Money spent from a joint bank account belongs to the person withdrawing the cash and not another signatory on the account, a tax tribunal has ruled.
HM Revenue & Customs lost the case on appeal by Klaus Pflum, who claimed he should not pay tax on cash machine withdrawals made by his partner to settle shopping bills.
Mr Pflum arrived in the UK on April 1, 2006 with the intention of remaining for 2-3 years. He was employed in London by Nomura.
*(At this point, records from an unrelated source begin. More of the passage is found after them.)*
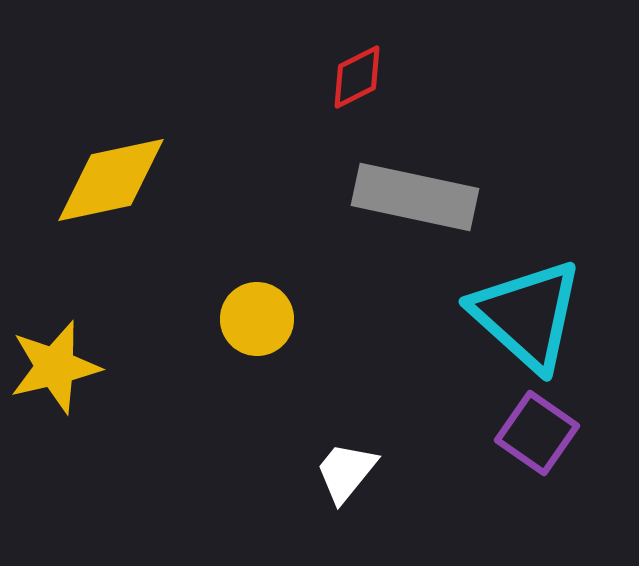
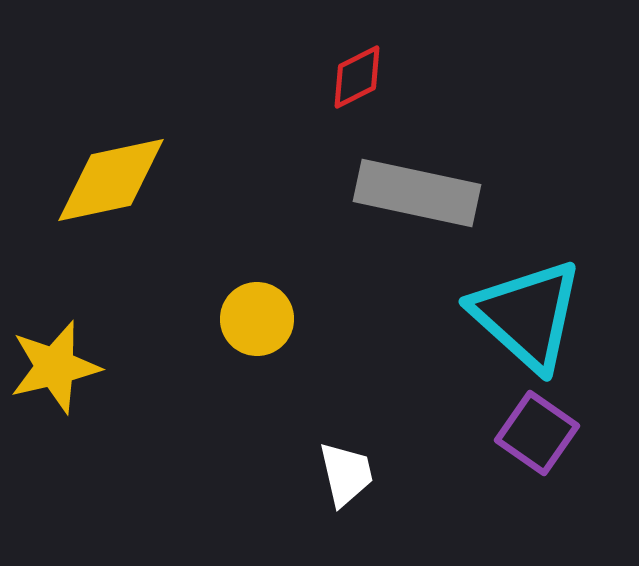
gray rectangle: moved 2 px right, 4 px up
white trapezoid: moved 2 px down; rotated 128 degrees clockwise
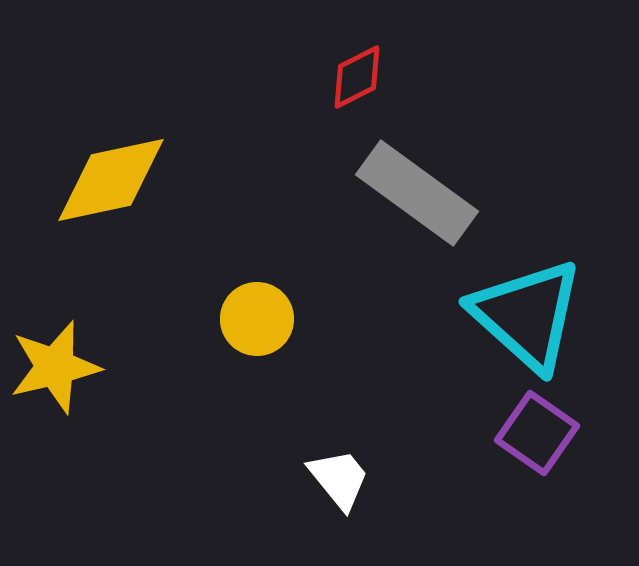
gray rectangle: rotated 24 degrees clockwise
white trapezoid: moved 7 px left, 5 px down; rotated 26 degrees counterclockwise
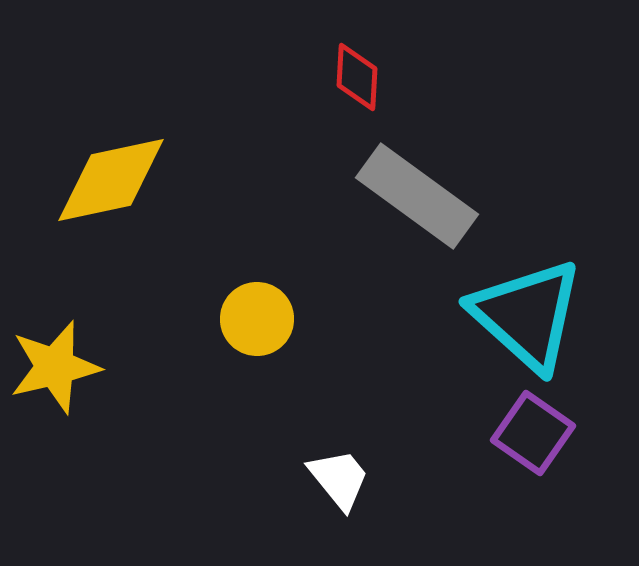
red diamond: rotated 60 degrees counterclockwise
gray rectangle: moved 3 px down
purple square: moved 4 px left
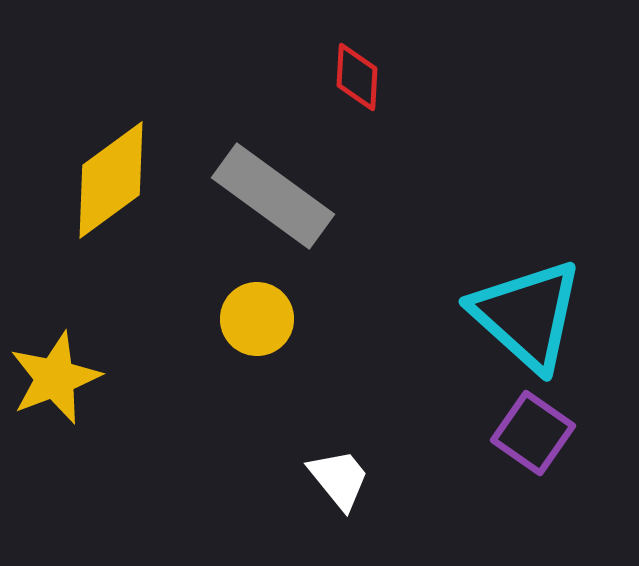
yellow diamond: rotated 24 degrees counterclockwise
gray rectangle: moved 144 px left
yellow star: moved 11 px down; rotated 8 degrees counterclockwise
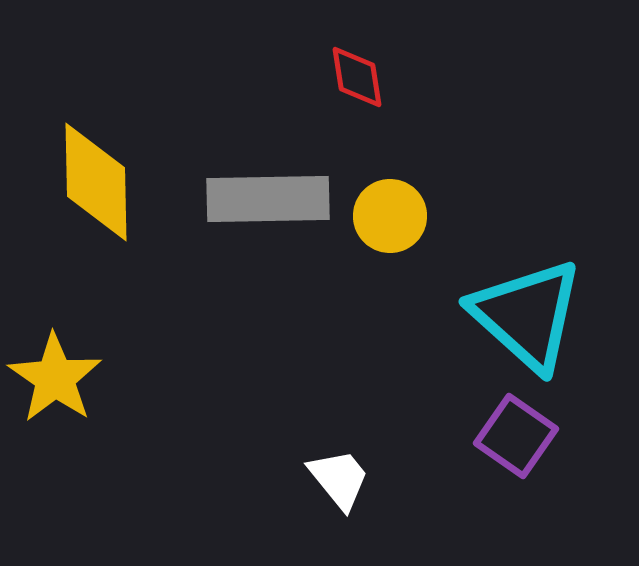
red diamond: rotated 12 degrees counterclockwise
yellow diamond: moved 15 px left, 2 px down; rotated 55 degrees counterclockwise
gray rectangle: moved 5 px left, 3 px down; rotated 37 degrees counterclockwise
yellow circle: moved 133 px right, 103 px up
yellow star: rotated 16 degrees counterclockwise
purple square: moved 17 px left, 3 px down
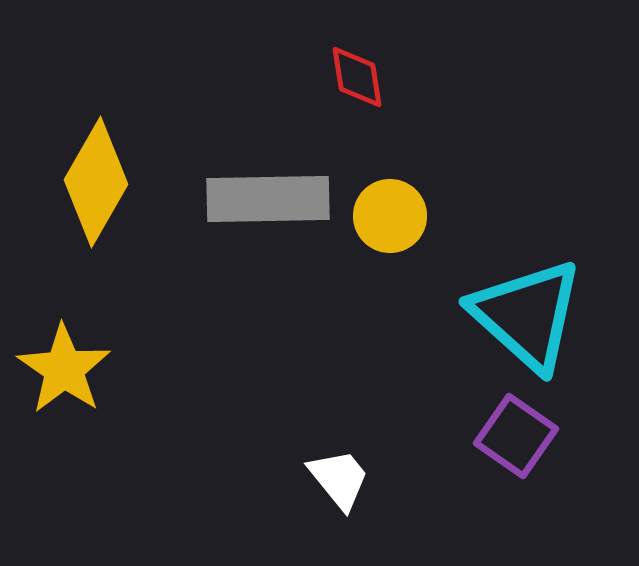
yellow diamond: rotated 31 degrees clockwise
yellow star: moved 9 px right, 9 px up
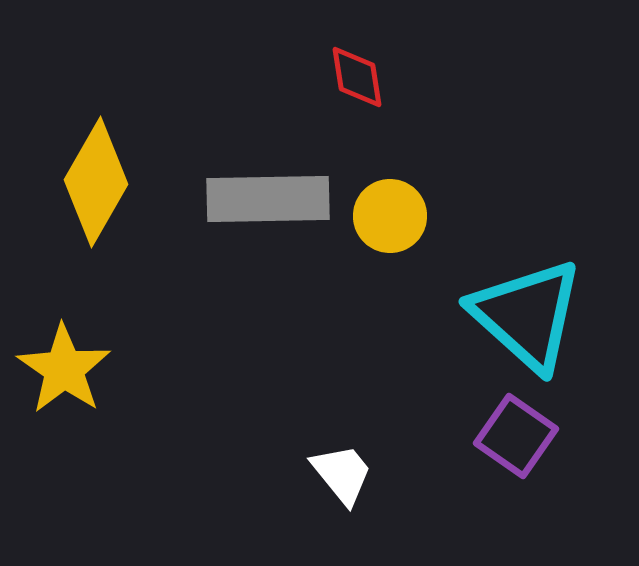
white trapezoid: moved 3 px right, 5 px up
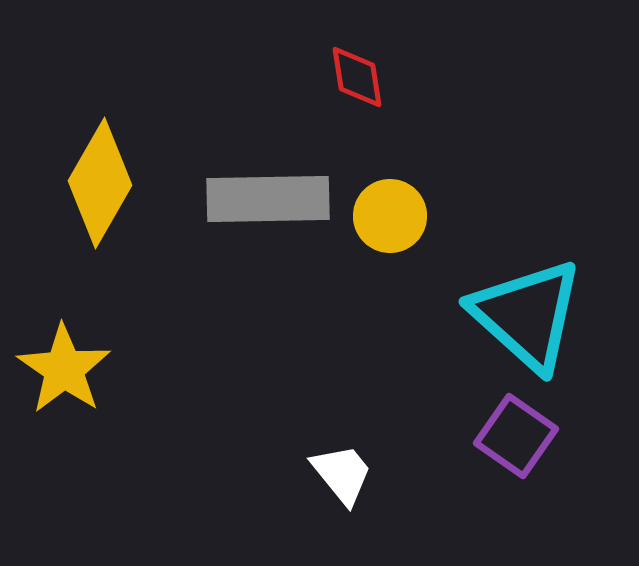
yellow diamond: moved 4 px right, 1 px down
His job ended on October 31, 2008, and he left the UK to live in Switzerland.
During that time, he filed tax returns in the UK relating to remitted income.
HMRC objected to the amounts, claiming he should also pay an extra £69,500 tax on money withdrawn and spent in the UK from an offshore joint account he held with his partner as this was remitted income as well.
She withdrew the cash from ATMs and spent the money on shopping and paying household bills.
Mr Pflum appealed HMRC’s decision and the case was heard before a tax tribunal in London, which upheld his claim.
The tribunal heard an earlier case supported Mr Pflum’s appeal. In that case (Re Bishop  Ch
450), the ruling was monies withdrawn by an account signatory belonged to them and that other signatories had no liability to tax on that money.
The tribunal decided Mr Pflum had been overcharged by HMRC amending his self-assessment returns and ordered the amounts to be reduced.
“We see no reason why these principles should not apply to an account held by any two persons,” said the tribunal.
“Whether or not they are husband and wife. If HMRC are right, and the joint tenancy in the Isle of Man Account has not been severed, it appears to us that the funds held in such account where there is no restriction on the ability of either holder to draw on them, are available to either party and any asset acquired with them will belong to the party making the relevant withdrawal.”